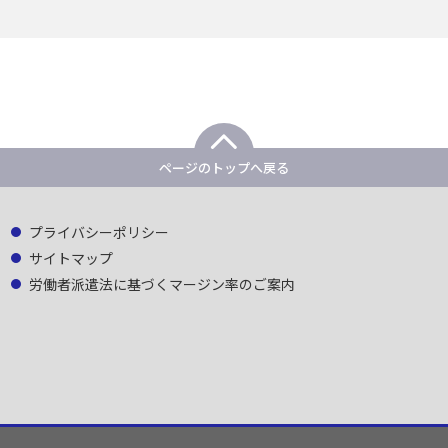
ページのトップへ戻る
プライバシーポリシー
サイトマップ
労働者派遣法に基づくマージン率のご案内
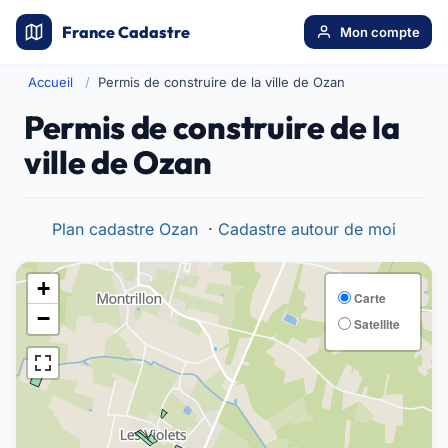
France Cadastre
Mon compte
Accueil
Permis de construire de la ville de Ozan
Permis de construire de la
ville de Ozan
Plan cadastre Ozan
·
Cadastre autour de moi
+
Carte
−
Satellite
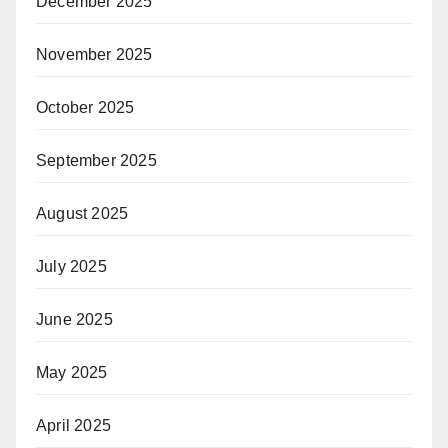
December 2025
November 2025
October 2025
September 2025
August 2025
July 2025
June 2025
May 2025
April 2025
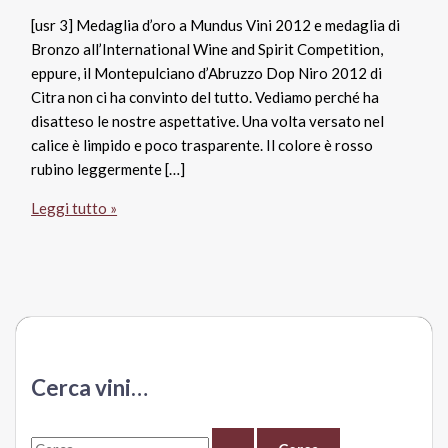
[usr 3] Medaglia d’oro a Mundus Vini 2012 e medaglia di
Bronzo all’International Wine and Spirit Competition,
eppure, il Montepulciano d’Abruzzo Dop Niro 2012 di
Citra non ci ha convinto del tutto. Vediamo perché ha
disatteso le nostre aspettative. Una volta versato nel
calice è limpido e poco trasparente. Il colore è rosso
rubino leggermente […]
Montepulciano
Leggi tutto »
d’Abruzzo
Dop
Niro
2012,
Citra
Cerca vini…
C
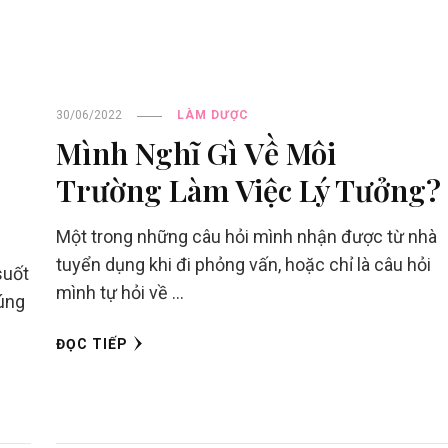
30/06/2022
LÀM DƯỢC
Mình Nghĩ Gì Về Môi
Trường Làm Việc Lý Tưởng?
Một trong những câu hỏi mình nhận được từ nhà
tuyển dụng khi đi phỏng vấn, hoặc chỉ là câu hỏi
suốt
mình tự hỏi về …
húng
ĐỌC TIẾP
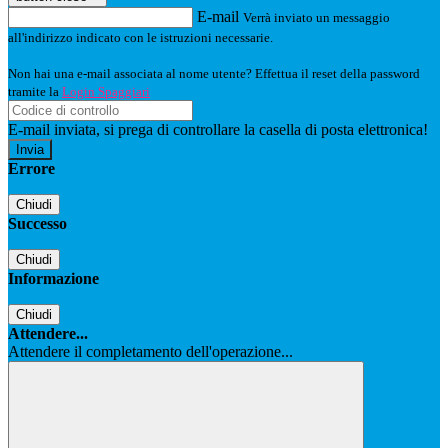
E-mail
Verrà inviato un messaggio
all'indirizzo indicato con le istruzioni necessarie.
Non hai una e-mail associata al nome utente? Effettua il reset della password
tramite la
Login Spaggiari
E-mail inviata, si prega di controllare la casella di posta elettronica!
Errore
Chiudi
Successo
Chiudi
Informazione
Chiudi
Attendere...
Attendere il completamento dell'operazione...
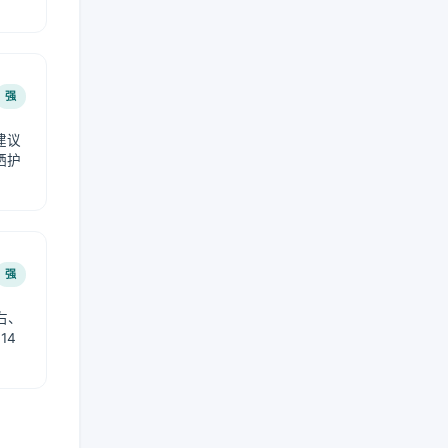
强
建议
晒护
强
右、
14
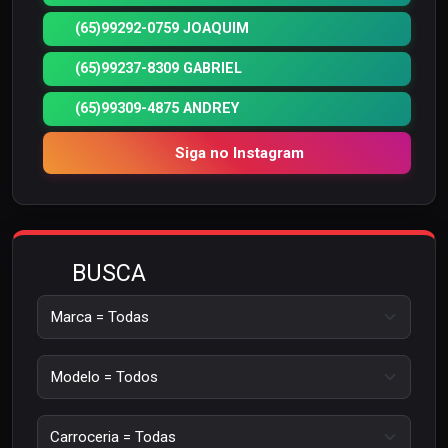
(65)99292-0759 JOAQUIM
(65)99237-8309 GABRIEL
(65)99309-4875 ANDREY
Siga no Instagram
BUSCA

■ ■ ■

Work instruction
Only the lines that contain the string "construire" should be copied from the entries above.

Answer space
Permis de construire de la ville de Ozan
Permis de construire de la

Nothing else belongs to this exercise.